| Exercise goal |
Answer with a number only: how many lines of the entries below contain the word "eldiariodecatamarca"?

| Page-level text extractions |
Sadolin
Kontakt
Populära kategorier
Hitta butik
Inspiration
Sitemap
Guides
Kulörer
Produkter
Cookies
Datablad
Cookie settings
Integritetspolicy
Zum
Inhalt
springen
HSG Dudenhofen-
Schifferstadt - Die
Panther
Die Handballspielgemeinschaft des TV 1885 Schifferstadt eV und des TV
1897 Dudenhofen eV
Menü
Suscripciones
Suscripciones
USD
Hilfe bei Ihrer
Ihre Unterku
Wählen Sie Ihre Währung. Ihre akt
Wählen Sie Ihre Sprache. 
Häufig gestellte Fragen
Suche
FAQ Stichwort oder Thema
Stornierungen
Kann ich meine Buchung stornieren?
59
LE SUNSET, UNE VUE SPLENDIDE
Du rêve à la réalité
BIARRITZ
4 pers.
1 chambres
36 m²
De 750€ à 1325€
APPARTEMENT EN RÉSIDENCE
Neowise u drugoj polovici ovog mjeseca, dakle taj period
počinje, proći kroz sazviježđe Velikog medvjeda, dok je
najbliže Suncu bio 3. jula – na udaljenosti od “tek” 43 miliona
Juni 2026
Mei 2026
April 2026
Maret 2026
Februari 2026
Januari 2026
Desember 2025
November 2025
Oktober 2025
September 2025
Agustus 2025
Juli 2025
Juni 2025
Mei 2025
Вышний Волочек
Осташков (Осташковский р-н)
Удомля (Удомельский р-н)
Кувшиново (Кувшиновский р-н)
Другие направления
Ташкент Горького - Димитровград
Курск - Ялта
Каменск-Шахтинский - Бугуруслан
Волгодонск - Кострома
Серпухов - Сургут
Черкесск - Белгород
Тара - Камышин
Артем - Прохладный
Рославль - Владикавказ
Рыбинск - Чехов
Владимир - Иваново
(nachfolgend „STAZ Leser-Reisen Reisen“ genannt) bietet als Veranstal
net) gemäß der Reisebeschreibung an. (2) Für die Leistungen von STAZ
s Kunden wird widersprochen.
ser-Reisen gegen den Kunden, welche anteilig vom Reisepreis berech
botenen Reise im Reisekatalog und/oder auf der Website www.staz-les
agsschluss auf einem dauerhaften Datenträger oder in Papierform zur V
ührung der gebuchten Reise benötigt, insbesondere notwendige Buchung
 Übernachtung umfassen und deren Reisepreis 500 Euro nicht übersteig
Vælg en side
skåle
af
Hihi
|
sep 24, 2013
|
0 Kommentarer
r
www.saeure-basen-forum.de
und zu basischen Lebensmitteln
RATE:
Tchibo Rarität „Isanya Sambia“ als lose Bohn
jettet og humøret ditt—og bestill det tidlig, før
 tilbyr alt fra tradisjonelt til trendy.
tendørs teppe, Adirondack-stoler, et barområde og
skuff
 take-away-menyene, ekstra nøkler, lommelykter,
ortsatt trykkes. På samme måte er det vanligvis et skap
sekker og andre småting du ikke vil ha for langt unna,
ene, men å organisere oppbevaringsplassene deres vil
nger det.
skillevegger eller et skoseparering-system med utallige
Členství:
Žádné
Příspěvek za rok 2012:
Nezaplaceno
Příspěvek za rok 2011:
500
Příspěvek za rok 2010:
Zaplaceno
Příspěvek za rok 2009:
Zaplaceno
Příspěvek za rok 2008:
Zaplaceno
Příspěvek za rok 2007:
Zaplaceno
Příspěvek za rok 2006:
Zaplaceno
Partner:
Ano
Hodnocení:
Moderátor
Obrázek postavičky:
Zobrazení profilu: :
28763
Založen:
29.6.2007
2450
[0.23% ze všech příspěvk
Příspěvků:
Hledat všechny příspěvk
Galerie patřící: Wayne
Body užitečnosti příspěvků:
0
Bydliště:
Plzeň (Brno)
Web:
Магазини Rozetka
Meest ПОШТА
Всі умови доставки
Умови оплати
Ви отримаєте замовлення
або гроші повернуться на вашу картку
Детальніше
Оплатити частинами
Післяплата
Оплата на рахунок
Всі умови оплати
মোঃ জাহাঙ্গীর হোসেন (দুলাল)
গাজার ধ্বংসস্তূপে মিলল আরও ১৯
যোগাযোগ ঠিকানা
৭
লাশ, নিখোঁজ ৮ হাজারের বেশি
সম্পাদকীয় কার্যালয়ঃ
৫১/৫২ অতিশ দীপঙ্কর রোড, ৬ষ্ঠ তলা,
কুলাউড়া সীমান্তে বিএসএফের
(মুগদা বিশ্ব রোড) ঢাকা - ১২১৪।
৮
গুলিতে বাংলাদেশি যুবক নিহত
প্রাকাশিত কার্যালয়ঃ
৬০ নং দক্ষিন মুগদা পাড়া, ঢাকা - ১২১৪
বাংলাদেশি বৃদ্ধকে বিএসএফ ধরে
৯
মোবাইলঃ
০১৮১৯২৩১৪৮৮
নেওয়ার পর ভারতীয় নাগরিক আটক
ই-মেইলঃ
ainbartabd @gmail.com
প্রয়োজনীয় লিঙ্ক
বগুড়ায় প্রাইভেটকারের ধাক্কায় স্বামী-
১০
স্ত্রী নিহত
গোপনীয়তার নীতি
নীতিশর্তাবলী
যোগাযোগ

---

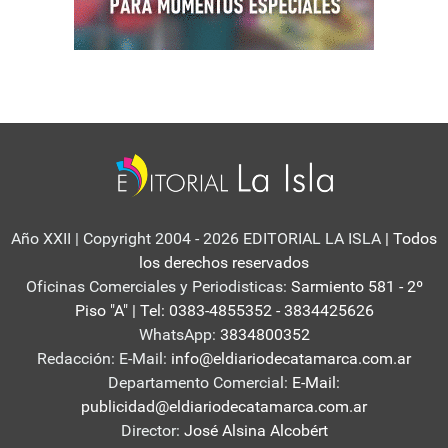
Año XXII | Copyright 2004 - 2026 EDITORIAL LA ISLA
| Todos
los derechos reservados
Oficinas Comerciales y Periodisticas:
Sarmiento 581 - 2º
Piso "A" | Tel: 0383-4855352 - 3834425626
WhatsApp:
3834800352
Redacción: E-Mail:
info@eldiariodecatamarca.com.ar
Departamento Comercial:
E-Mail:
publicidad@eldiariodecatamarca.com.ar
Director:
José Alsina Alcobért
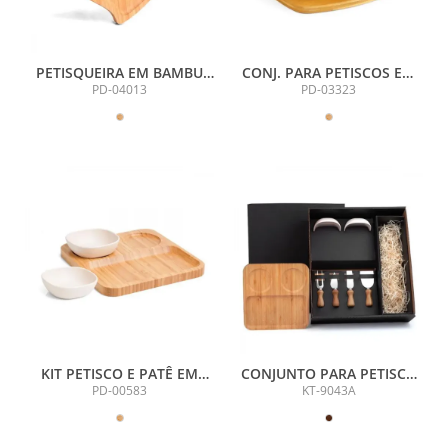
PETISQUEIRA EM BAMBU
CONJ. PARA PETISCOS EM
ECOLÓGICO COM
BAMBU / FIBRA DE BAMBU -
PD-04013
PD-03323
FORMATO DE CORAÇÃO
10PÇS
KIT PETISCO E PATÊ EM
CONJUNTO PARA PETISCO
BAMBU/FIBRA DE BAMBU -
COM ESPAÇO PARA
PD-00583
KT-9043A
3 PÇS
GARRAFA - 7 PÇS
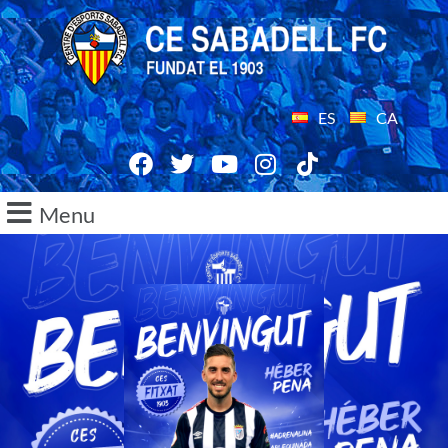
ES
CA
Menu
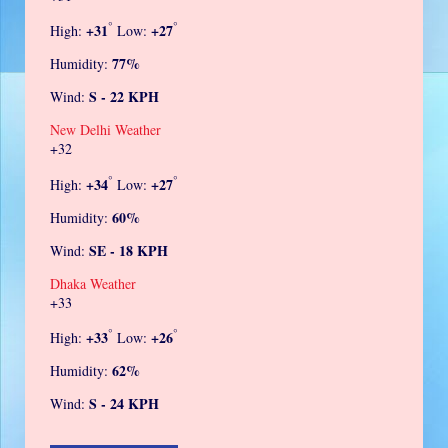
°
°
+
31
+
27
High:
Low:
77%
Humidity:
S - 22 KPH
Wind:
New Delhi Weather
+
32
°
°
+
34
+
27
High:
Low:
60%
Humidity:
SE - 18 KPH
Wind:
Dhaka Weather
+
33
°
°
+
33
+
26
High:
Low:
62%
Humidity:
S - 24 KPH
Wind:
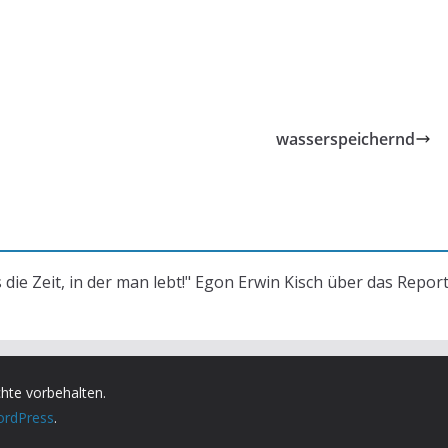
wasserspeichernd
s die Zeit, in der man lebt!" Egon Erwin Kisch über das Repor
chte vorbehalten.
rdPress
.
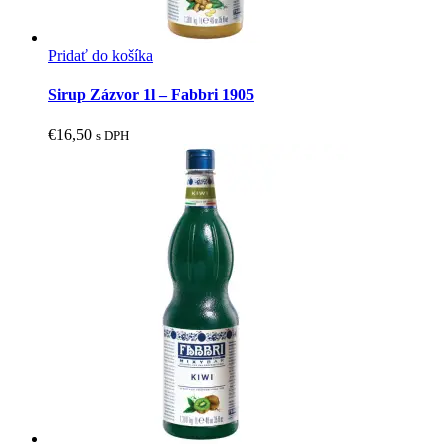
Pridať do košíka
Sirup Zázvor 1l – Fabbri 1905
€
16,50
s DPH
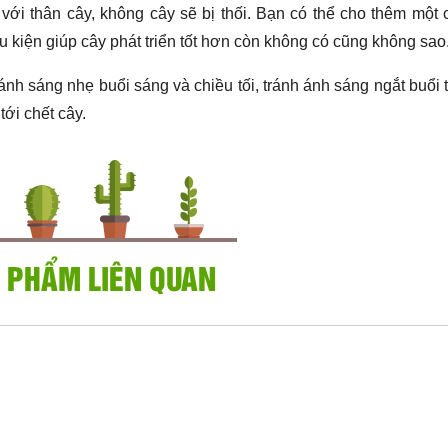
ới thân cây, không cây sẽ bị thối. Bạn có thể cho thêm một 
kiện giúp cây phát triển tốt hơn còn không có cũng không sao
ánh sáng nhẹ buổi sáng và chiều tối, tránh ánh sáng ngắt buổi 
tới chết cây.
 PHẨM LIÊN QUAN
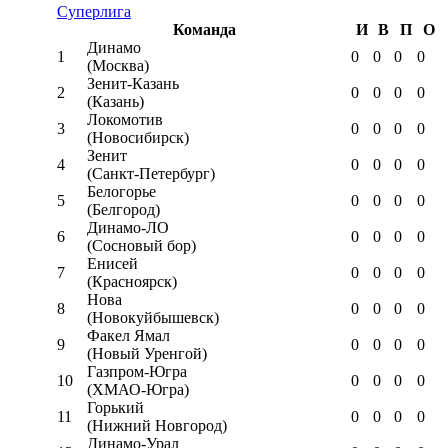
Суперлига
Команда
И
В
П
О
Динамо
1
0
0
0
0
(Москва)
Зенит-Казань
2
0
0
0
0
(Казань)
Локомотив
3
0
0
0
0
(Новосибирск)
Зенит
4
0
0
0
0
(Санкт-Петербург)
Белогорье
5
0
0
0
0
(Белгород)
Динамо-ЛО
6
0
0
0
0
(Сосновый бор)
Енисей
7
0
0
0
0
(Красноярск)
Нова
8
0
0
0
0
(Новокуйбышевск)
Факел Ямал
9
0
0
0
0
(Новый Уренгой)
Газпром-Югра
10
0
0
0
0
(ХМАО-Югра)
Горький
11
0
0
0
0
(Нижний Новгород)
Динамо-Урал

---

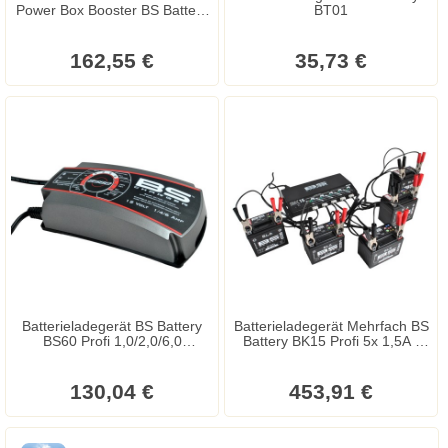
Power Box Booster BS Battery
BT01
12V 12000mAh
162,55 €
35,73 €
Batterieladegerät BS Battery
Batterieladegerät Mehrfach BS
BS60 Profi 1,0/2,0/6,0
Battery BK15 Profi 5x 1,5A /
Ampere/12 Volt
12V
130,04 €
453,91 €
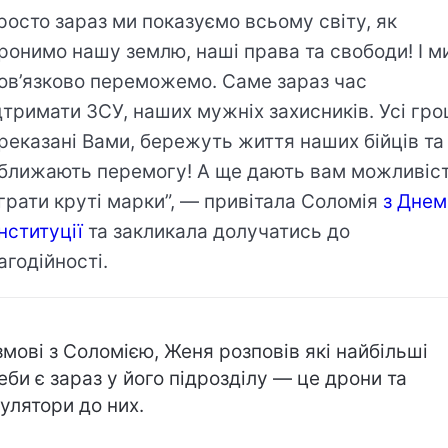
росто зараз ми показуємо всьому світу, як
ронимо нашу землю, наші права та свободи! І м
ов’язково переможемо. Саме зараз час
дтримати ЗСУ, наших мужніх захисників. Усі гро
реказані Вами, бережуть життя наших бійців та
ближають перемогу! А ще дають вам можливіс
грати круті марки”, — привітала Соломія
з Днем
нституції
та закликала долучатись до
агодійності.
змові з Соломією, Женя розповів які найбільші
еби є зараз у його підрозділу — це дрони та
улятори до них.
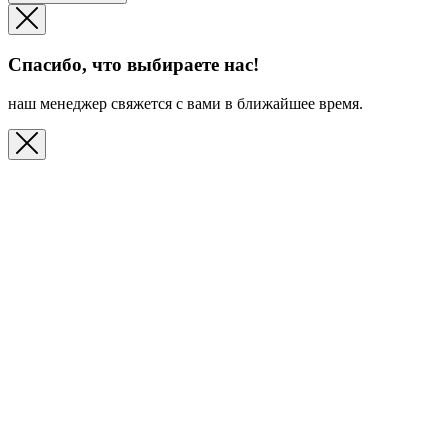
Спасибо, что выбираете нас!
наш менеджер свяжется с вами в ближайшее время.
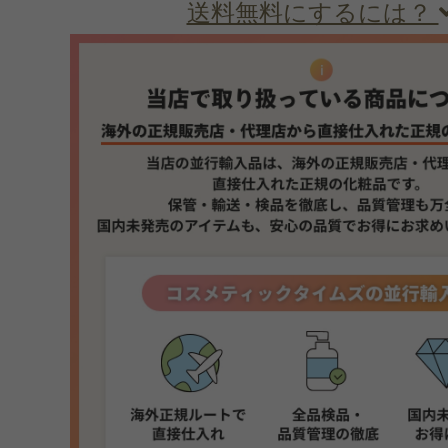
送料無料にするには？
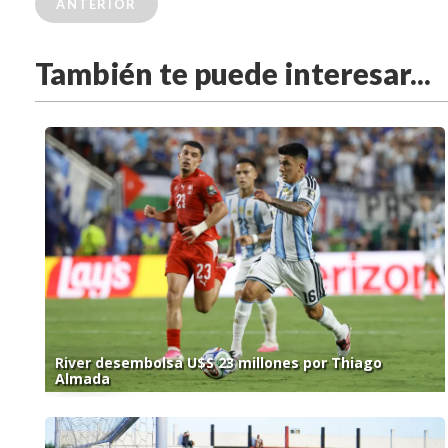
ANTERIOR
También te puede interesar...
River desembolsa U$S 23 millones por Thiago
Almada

| Solution |
2